Semantic Software Lab, Department of Computer Science and Software Engineering, Concordia University, Montréal, Québec, Canada.
BMC Genomics. 2012 Jun 18;13 Suppl 4(Suppl 4):S10. doi: 10.1186/1471-2164-13-S4-S10.
Mutations as sources of evolution have long been the focus of attention in the biomedical literature. Accessing the mutational information and their impacts on protein properties facilitates research in various domains, such as enzymology and pharmacology. However, manually curating the rich and fast growing repository of biomedical literature is expensive and time-consuming. As a solution, text mining approaches have increasingly been deployed in the biomedical domain. While the detection of single-point mutations is well covered by existing systems, challenges still exist in grounding impacts to their respective mutations and recognizing the affected protein properties, in particular kinetic and stability properties together with physical quantities.

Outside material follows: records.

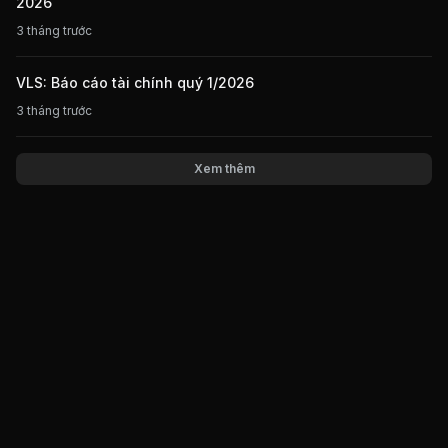
2026
3 tháng trước
VLS: Báo cáo tài chính quý 1/2026
3 tháng trước
Xem thêm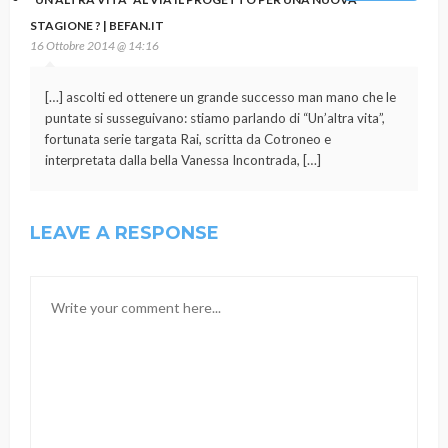
STAGIONE ? | BEFAN.IT
16 Ottobre 2014 @ 14:16
[…] ascolti ed ottenere un grande successo man mano che le
puntate si susseguivano: stiamo parlando di “Un’altra vita”,
fortunata serie targata Rai, scritta da Cotroneo e
interpretata dalla bella Vanessa Incontrada, […]
LEAVE A RESPONSE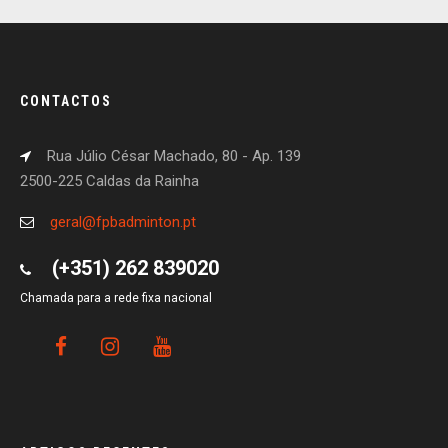
CONTACTOS
Rua Júlio César Machado, 80 - Ap. 139
2500-225 Caldas da Rainha
geral@fpbadminton.pt
(+351) 262 839020
Chamada para a rede fixa nacional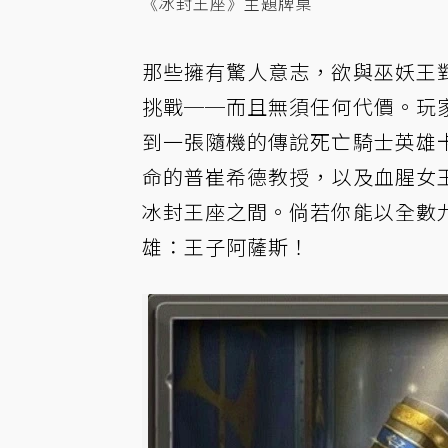
《冰封王座》主題牌桌
那些擁有驚人意志，欲與巫妖王
挑戰──而且無須任何代價。玩
到一張隨機的傳說死亡騎士英雄
命的普崔希德教授，以及血腥女
冰封王座之間。倘若你能以全數
雄：王子阿薩斯
！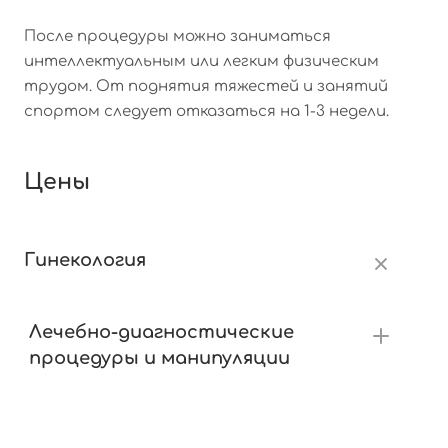
После процедуры можно заниматься
интеллектуальным или легким физическим
трудом. От поднятия тяжестей и занятий
спортом следует отказаться на 1-3 недели.
Цены
Гинекология
Лечебно-диагностические
процедуры и манипуляции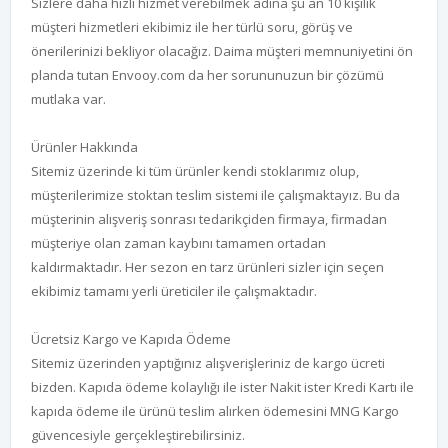
Sizlere daha hızlı hizmet verebilmek adına şu an 10 kişilik
müşteri hizmetleri ekibimiz ile her türlü soru, görüş ve
önerilerinizi bekliyor olacağız. Daima müşteri memnuniyetini ön
planda tutan Envooy.com da her sorununuzun bir çözümü
mutlaka var.
Ürünler Hakkında
Sitemiz üzerinde ki tüm ürünler kendi stoklarımız olup,
müşterilerimize stoktan teslim sistemi ile çalışmaktayız. Bu da
müşterinin alışveriş sonrası tedarikçiden firmaya, firmadan
müşteriye olan zaman kaybını tamamen ortadan
kaldırmaktadır. Her sezon en tarz ürünleri sizler için seçen
ekibimiz tamamı yerli üreticiler ile çalışmaktadır.
Ücretsiz Kargo ve Kapıda Ödeme
Sitemiz üzerinden yaptığınız alışverişleriniz de kargo ücreti
bizden. Kapıda ödeme kolaylığı ile ister Nakit ister Kredi Kartı ile
kapıda ödeme ile ürünü teslim alırken ödemesini MNG Kargo
güvencesiyle gerçekleştirebilirsiniz.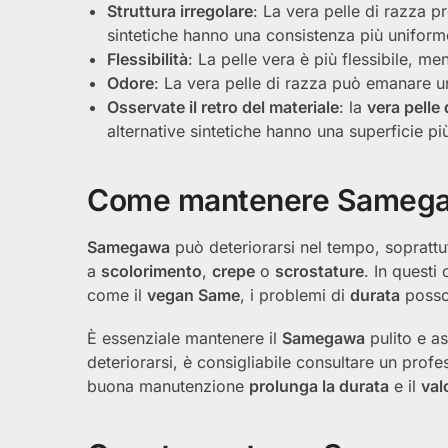
Struttura irregolare
: La vera pelle di razza 
sintetiche hanno una consistenza più uniform
Flessibilità
: La pelle vera è più flessibile, me
Odore
: La vera pelle di razza può emanare un
Osservate il retro del materiale
: la
vera pelle 
alternative sintetiche hanno una superficie p
Come mantenere Sameg
Samegawa
può deteriorarsi nel tempo, soprattut
a
scolorimento
,
crepe
o
scrostature
. In questi
come il
vegan Same
, i problemi di
durata
posson
È essenziale mantenere il
Samegawa
pulito e as
deteriorarsi, è consigliabile consultare un prof
buona manutenzione
prolunga la durata
e il
val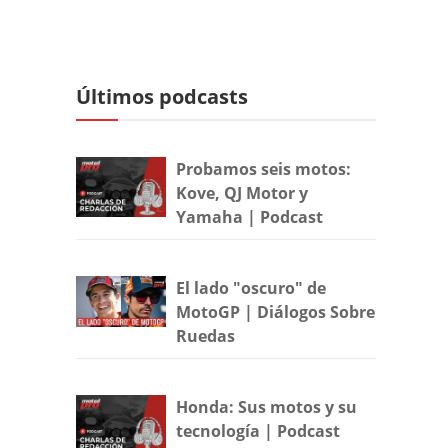
Últimos podcasts
Probamos seis motos:
Kove, QJ Motor y
Yamaha | Podcast
El lado "oscuro" de
MotoGP | Diálogos Sobre
Ruedas
Honda: Sus motos y su
tecnología | Podcast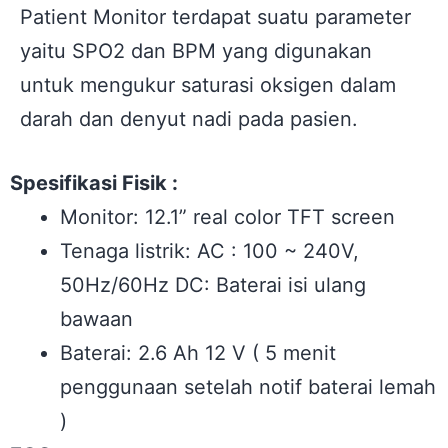
Patient Monitor terdapat suatu parameter
yaitu SPO2 dan BPM yang digunakan
untuk mengukur saturasi oksigen dalam
darah dan denyut nadi pada pasien.
Spesifikasi Fisik :
Monitor: 12.1” real color TFT screen
Tenaga listrik: AC : 100 ~ 240V,
50Hz/60Hz DC: Baterai isi ulang
bawaan
Baterai: 2.6 Ah 12 V ( 5 menit
penggunaan setelah notif baterai lemah
)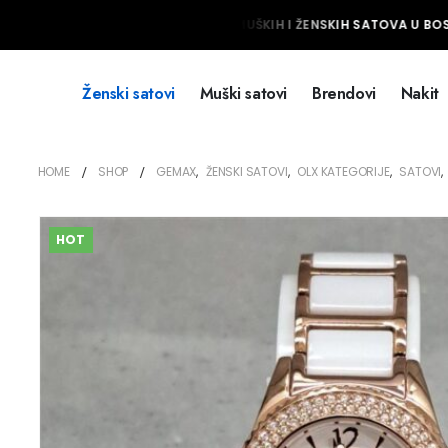
NAJVEĆI IZBOR MUŠKIH I ŽENSKIH SATOVA U BOSN
Ženski satovi
Muški satovi
Brendovi
Nakit
HOME
SHOP
GEMAX
,
ŽENSKI SATOVI
,
OLX KATEGORIJE
,
SATOVI
,
HOT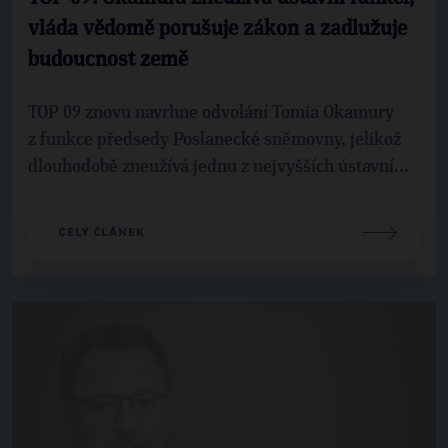
vláda vědomě porušuje zákon a zadlužuje
budoucnost země
TOP 09 znovu navrhne odvolání Tomia Okamury
z funkce předsedy Poslanecké sněmovny, jelikož
dlouhodobě zneužívá jednu z nejvyšších ústavní...
CELÝ ČLÁNEK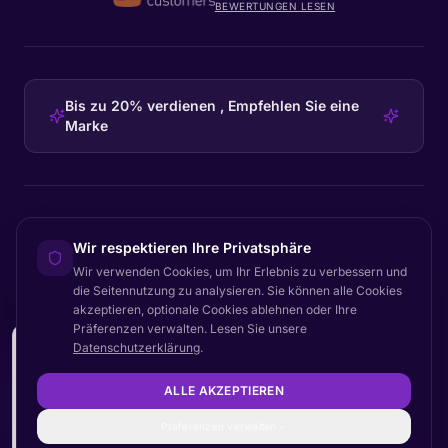
BEWERTUNGEN LESEN
Bis zu 20% verdienen , Empfehlen Sie eine
Marke
HEADQUARTERS
Wir respektieren Ihre Privatsphäre
Certainly Group ApS
Wir verwenden Cookies, um Ihr Erlebnis zu verbessern und
C/O GRROW, Pilestræde 52A
·
1112
København K
·
Denmark
die Seitennutzung zu analysieren. Sie können alle Cookies
akzeptieren, optionale Cookies ablehnen oder Ihre
Präferenzen verwalten. Lesen Sie unsere
LIVE
Datenschutzerklärung
.
Nach oben
Ein CX-Verantwortlicher hat
© 2026 Certainly. Alle Rechte vorbehalten.
gerade das Cx One Pager
ALLE AKZEPTIEREN
Dokumentation
Status
Datenschutz
AVV
AGB
Barrierefreiheit
Sitemap
2026 heruntergeladen.
Cookie-Einstellungen
vor 2 Tagen
Präferenzen verwalten
DEMO BUCHEN
→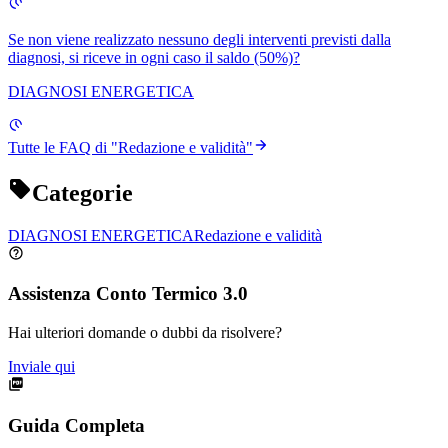
Se non viene realizzato nessuno degli interventi previsti dalla
diagnosi, si riceve in ogni caso il saldo (50%)?
DIAGNOSI ENERGETICA
Tutte le FAQ di "
Redazione e validità
"
Categorie
DIAGNOSI ENERGETICA
Redazione e validità
Assistenza Conto Termico 3.0
Hai ulteriori domande o dubbi da risolvere?
Inviale qui
Guida Completa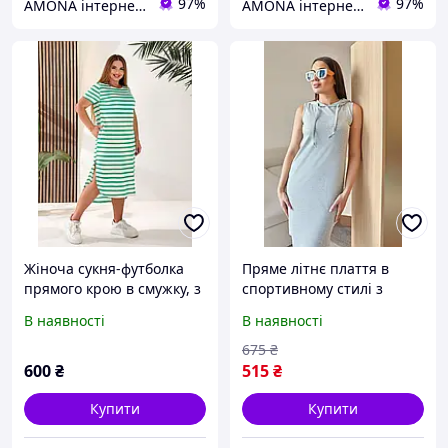
97%
97%
AMONA інтернет-магазин модного одягу
AMONA інтернет-магазин модного одягу
Жіноча сукня-футболка
Пряме літнє плаття в
прямого крою в смужку, з
спортивному стилі з
розрізами з боків, в
капюшоном
В наявності
В наявності
спортивному стилі, батал
великі розміри
675
₴
600
₴
515
₴
Купити
Купити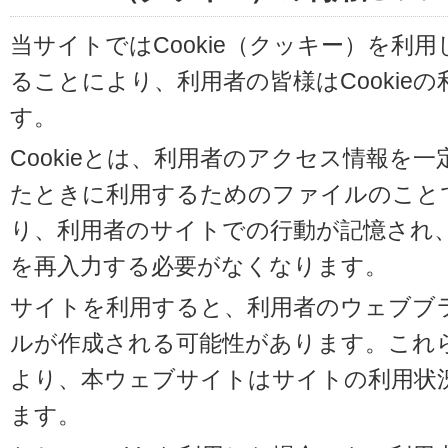
当サイトではCookie（クッキー）を利
ることにより、利用者の皆様はCookie
す。
Cookieとは、利用者のアクセス情報を
たときに利用するためのファイルのことです
り、利用者のサイトでの行動が記憶され
を再入力する必要がなくなります。
サイトを利用すると、利用者のウェブブラウ
ルが作成される可能性があります。これらの
より、本ウェブサイトはサイトの利用状
ます。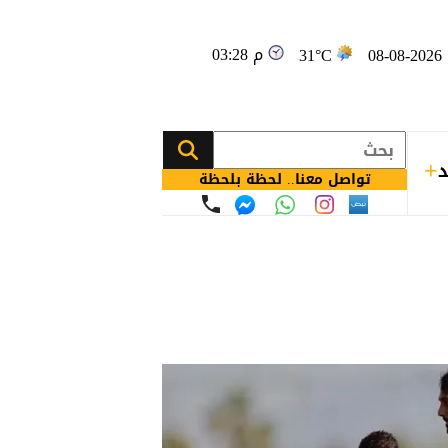
03:28 م
08
31°C
د
تواصل معنا.. لحظة بلحظة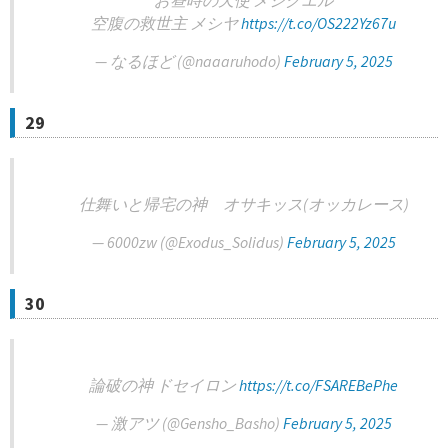
お昼時の天使 メシクエル
空腹の救世主 メシヤ
https://t.co/OS222Yz67u
— なるほど (@naaaruhodo)
February 5, 2025
29
仕舞いと帰宅の神 オサキッス(オッカレース)
— 6000zw (@Exodus_Solidus)
February 5, 2025
30
論破の神 ドセイロン
https://t.co/FSAREBePhe
— 激アツ (@Gensho_Basho)
February 5, 2025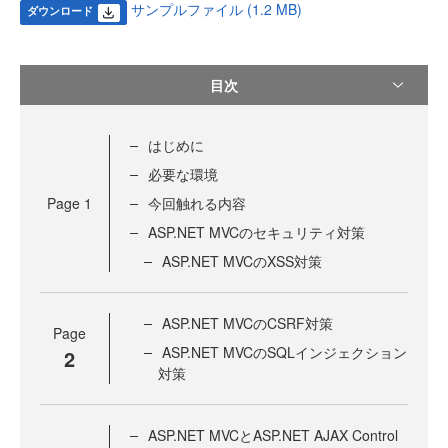
サンプルファイル (1.2 MB)
ダウンロード
目次
はじめに
必要な環境
Page
1
今回触れる内容
ASP.NET MVCのセキュリティ対策
ASP.NET MVCのXSS対策
ASP.NET MVCのCSRF対策
Page
ASP.NET MVCのSQLインジェクション
2
対策
ASP.NET MVCとASP.NET AJAX Control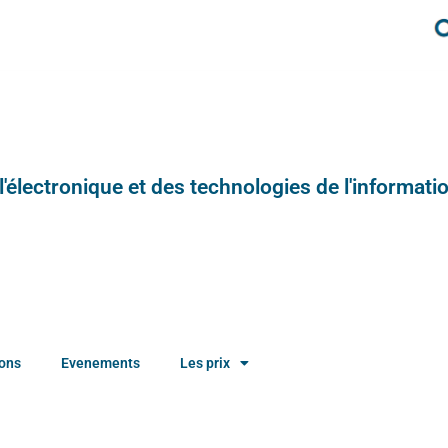
e l'électronique et des technologies de l'informatio
ions
Evenements
Les prix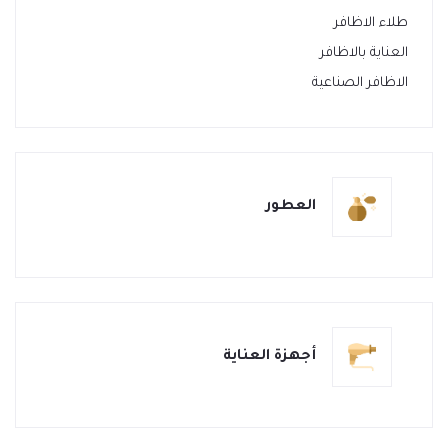
طلاء الاظافر
العناية بالاظافر
الاظافر الصناعية
العطور
أجهزة العناية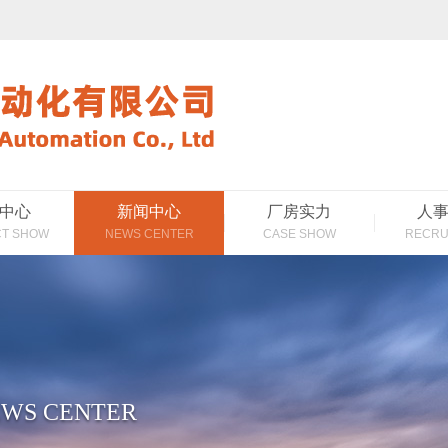
中心
新闻中心
厂房实力
人
T SHOW
NEWS CENTER
CASE SHOW
RECRU
WS CENTER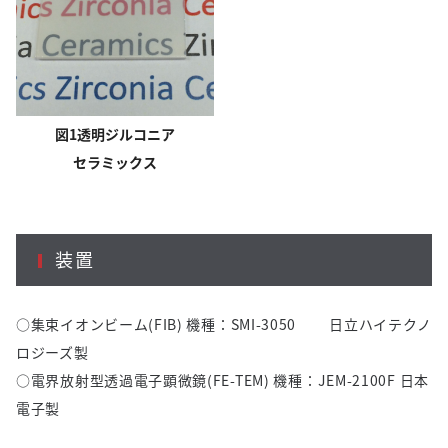
図1透明ジルコニア
セラミックス
装置
○集束イオンビーム(FIB) 機種：SMI-3050 日立ハイテクノ
ロジーズ製
○電界放射型透過電子顕微鏡(FE-TEM) 機種：JEM-2100F 日本
電子製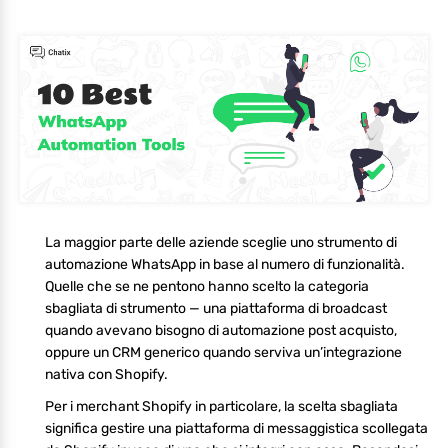
La maggior parte delle aziende sceglie uno strumento di
automazione WhatsApp in base al numero di funzionalità.
Quelle che se ne pentono hanno scelto la categoria
sbagliata di strumento — una piattaforma di broadcast
quando avevano bisogno di automazione post acquisto,
oppure un CRM generico quando serviva un’integrazione
nativa con Shopify.
Per i merchant Shopify in particolare, la scelta sbagliata
significa gestire una piattaforma di messaggistica scollegata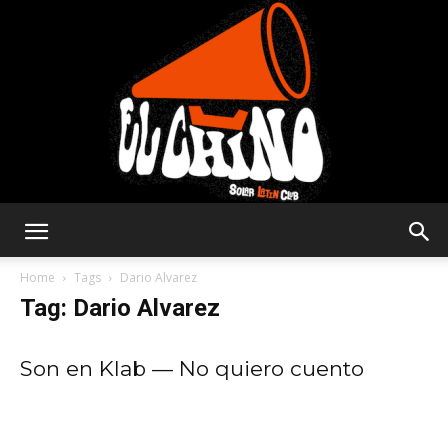
Solar
Home
Tags
Dario Alvarez
Tag: Dario Alvarez
Latin
Son en Klab — No quiero cuento
Club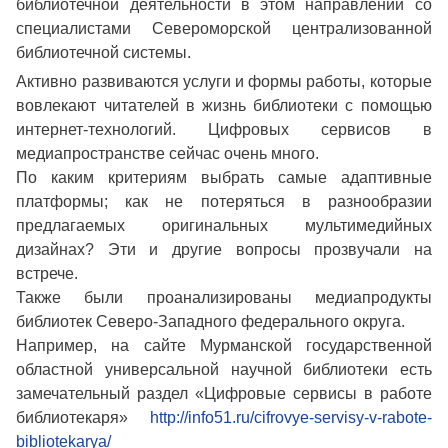
библиотечной деятельности в этом направлении со
специалистами Североморской централизованной
библиотечной системы.
Активно развиваются услуги и формы работы, которые
вовлекают читателей в жизнь библиотеки с помощью
интернет-технологий. Цифровых сервисов в
медиапространстве сейчас очень много.
По каким критериям выбрать самые адаптивные
платформы; как не потеряться в разнообразии
предлагаемых оригинальных мультимедийных
дизайнах? Эти и другие вопросы прозвучали на
встрече.
Также были проанализированы медиапродукты
библиотек Северо-Западного федерального округа.
Например, на сайте Мурманской государственной
областной универсальной научной библиотеки есть
замечательный раздел «Цифровые сервисы в работе
библиотекаря»
http://info51.ru/cifrovye-servisy-v-rabote-
bibliotekarya/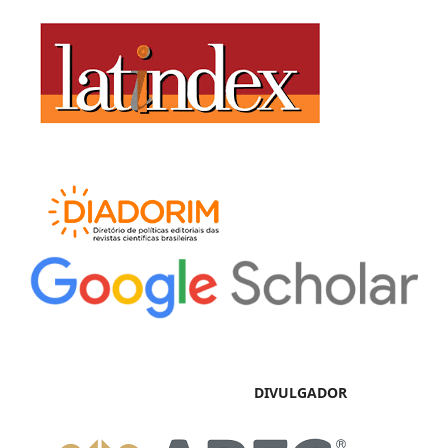
DIVULGADOR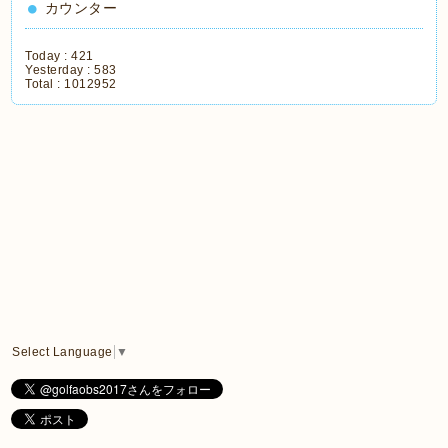
カウンター
Today :
421
Yesterday :
583
Total :
1012952
Select Language
▼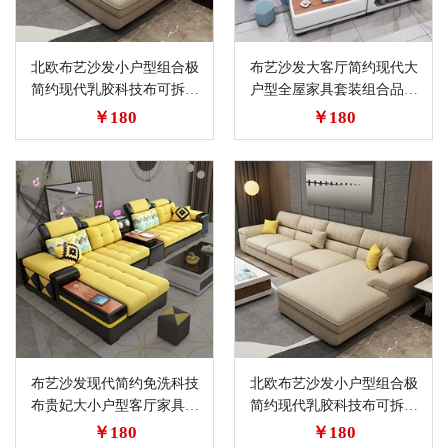
北欧布艺沙发小户型组合极
布艺沙发大客厅简约现代大
简约现代乳胶科技布可拆洗
户型全屋家具套装组合品牌
转角客厅家具
科技皮布沙发
￥180
￥180
布艺沙发现代简约免洗科技
北欧布艺沙发小户型组合极
布贵妃大小户型客厅家具组
简约现代乳胶科技布可拆洗
合套装经济型
转角客厅家具
￥180
￥180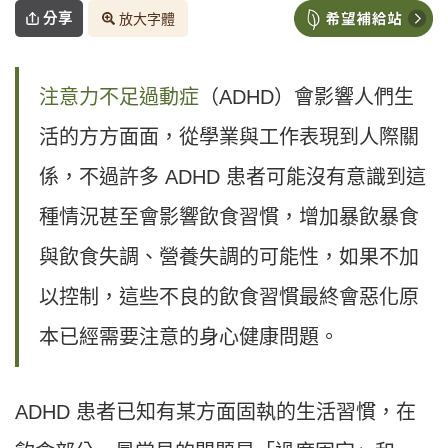
分享
放大字體
注意力不足過動症
（ADHD）會影響人們生
活的方方面面，從學業與工作表現到人際關
係，不過許多 ADHD 患者可能沒有意識到這
種情況甚至會影響飲食習慣，增加暴飲暴食
與飲食失調、營養失調的可能性，如果不加
以控制，這些不良的飲食習慣最終會惡化原
本已經需要注意的身心健康問題。
ADHD 患者已知有某方面固執的生活習慣，在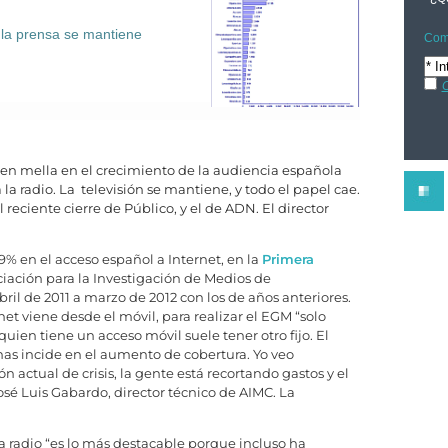
 la prensa se mantiene
Comp
C
cen mella en el crecimiento de la audiencia española
 la radio. La televisión se mantiene, y todo el papel cae.
 reciente cierre de Público, y el de ADN. El director
% en el acceso español a Internet, en la
Primera
ciación para la Investigación de Medios de
il de 2011 a marzo de 2012 con los de años anteriores.
et viene desde el móvil, para realizar el EGM “solo
uien tiene un acceso móvil suele tener otro fijo. El
as incide en el aumento de cobertura. Yo veo
n actual de crisis, la gente está recortando gastos y el
José Luis Gabardo, director técnico de AIMC. La
a radio “es lo más destacable porque incluso ha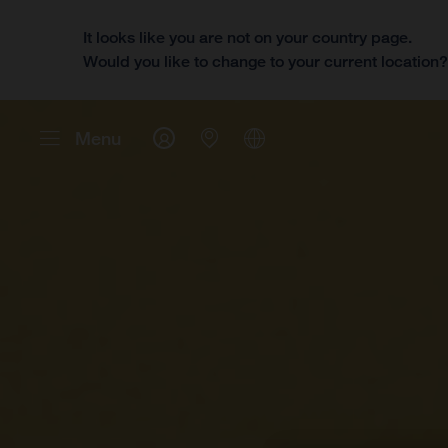
It looks like you are not on your country page.
Would you like to change to your current location
Menu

We present an ontology model for mutation impacts, together with a comprehensive text mining system for extracting and analysing mutation impact information from full-text articles. Organisms, as sources of proteins, are extracted to help disambiguation of genes and proteins. Our system then detects mutation series to correctly ground detected impacts using novel heuristics. It also extracts the affected protein properties, in particular kinetic and stability properties, as well as the magnitude of the effects and validates these relations against the domain ontology. The output of our system can be provided in various formats, in particular by populating an OWL-DL ontology, which can then be queried to provide structured information. The performance of the system is evaluated on our manually annotated corpora. In the impact detection task, our system achieves a precision of 70.4%-71.1%, a recall of 71.3%-71.5%, and grounds the detected impacts with an accuracy of 76.5%-77%. The developed system, including resources, evaluation data and end-user and developer documentation is freely available under an open source license at http://www.semanticsoftware.info/open-mutation-miner.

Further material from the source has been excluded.